On the desktop, it began with technologies like HyperThreading and dual-socket motherboards with Pentium® processors.. Now dual-core systems have gone mainstream, and quad-core is the hot new thing. Available today, the quad-core Intel® Core™ 2 Extreme Processor QX6700 is the performance champion for media encoding and 3D rendering. It’s also at the heart of great gaming platforms, and as game engines become more threaded, this CPU has room to grow.
For hardcore enthusiasts, the word “enough” usually isn’t in their vocabulary. And if you crave even more compute power, then four cores is a beginning, but eight cores is the destination. There’s been some talk about “eight-core ready,” where some quad-core platforms can be upgraded to eight-core in the future. Why wait? If it’s eight cores you want, here’s a system you can build….TODAY.
We’ve nicknamed our eight-core rig “the V8,” since it has eight computing engines. But before we get into its speeds and feeds, let’s cover how eight cores can change your computing life, and how applications can and will take advantage of them.
Why Eight Cores?
When it comes to scaling performance, the name says it all: multicore. It can mean two, four or more cores. The path to more performance used to be deeper pipelines with cranked up clock rates, but the model now is to go wider with more cores. Each of these cores has better per-clock efficiency (instructions per clock, or IPC), so lower clock rates actually can yield better performance.
Multicore gives a multiprocessor (MP)-aware OS like Windows XP or Linux more cores to work with, where the OS’ scheduler can divide up work to be done by different applications across the cores. This makes your system feel more responsive, even when many tasks are in flight. This experience scales with additional cores, where you can have even more tasks being executed, and still maintain the system’s responsive feel.
Many applications are already multi-threaded, meaning the work the application does gets divided up into smaller pieces, and can be executed on different cores, and then reassembled. Some applications are written to have a specific number of threads, while others use an “n-number of threads” approach, where the application spawns as many threads as there are cores. So, a dual-core system would have two threads in flight, whereas a quad-core system would have four threads being worked on. An n-threaded app could put eight threads in flight simultaneously on this eight-core beast we're showing you here.

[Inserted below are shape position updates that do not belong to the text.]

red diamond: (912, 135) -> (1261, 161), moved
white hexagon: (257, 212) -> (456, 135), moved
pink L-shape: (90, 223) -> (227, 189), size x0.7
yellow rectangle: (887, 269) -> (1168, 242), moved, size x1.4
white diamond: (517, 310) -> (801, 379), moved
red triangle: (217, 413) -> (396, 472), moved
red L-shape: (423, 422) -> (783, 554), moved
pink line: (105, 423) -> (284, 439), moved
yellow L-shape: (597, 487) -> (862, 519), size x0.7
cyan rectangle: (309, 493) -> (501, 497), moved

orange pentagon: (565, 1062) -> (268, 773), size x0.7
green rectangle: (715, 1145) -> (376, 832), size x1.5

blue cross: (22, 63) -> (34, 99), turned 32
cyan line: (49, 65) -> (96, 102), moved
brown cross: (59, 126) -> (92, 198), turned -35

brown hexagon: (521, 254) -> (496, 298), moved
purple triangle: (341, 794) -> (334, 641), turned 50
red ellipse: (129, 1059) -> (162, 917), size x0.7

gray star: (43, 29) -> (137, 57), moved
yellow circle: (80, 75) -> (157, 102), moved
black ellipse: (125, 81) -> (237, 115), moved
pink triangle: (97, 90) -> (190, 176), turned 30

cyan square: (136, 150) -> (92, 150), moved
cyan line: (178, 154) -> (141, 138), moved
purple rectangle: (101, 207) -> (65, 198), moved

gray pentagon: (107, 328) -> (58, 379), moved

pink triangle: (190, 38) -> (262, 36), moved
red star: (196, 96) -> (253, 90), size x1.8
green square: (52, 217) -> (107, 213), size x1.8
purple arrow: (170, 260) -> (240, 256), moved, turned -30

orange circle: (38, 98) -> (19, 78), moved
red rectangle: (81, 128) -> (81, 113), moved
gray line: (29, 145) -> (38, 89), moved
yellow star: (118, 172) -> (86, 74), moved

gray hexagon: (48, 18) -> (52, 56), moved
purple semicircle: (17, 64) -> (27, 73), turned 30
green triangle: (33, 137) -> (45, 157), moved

Multicore, Today and Tomorrow
Multicore today is found in applications like these:
Media Encoding: DivX*, Windows* Media Encoder with Advanced Profile, and some versions of the LAME* MP3 encoder are threaded, and show very impressive scaling. It’s worth noting that in our labs we’ve seen some media encoder performance scale 80-100% when going from a four-core to an eight-core system (see The Legal Stuff for system details about the quad-core system used for comparison). This kind of scaling indicates that even with an eight-core system like the one we’re showing you here, the front-side bus (FSB) is not the bottleneck. If it were, efficient scaling like this might not be possible.
3D Rendering: 3D graphics has always been an inherently parallelizable challenge, and multicore systems can dramatically accelerate the rendering of complex 3D images. Packages like Cinema* 4D, Lightwave*, 3DSmax implemented threading, and realized considerable performance scaling on multicore systems. The open-source 3D ray-tracer POV-Ray* supports n-number of threads, and because 3D graphics is an inherently parallelizable workload, it also scales very well when more cores are present in a system.
Distributed Computing Engines: Distributed computing takes very large workloads and breaks them up into small “work-units” that are then distributed across a network of computers. Each computer works on a single work-unit at a time, and when it completes, the computer sends this work-unit back to the main server that aggregates these work units back into a larger whole. You can think of it as a kind of mosaic design where each work-unit represents a single tile. You can also see that this is a kind of multicore computing model. Some of these engines use what could be considered a “layered” multicore model where the engine puts millions of CPUs to work on different projects, and because the compute engine running on the client system is threaded, those individual computers can get their work units completed much faster if they have multicore CPUs.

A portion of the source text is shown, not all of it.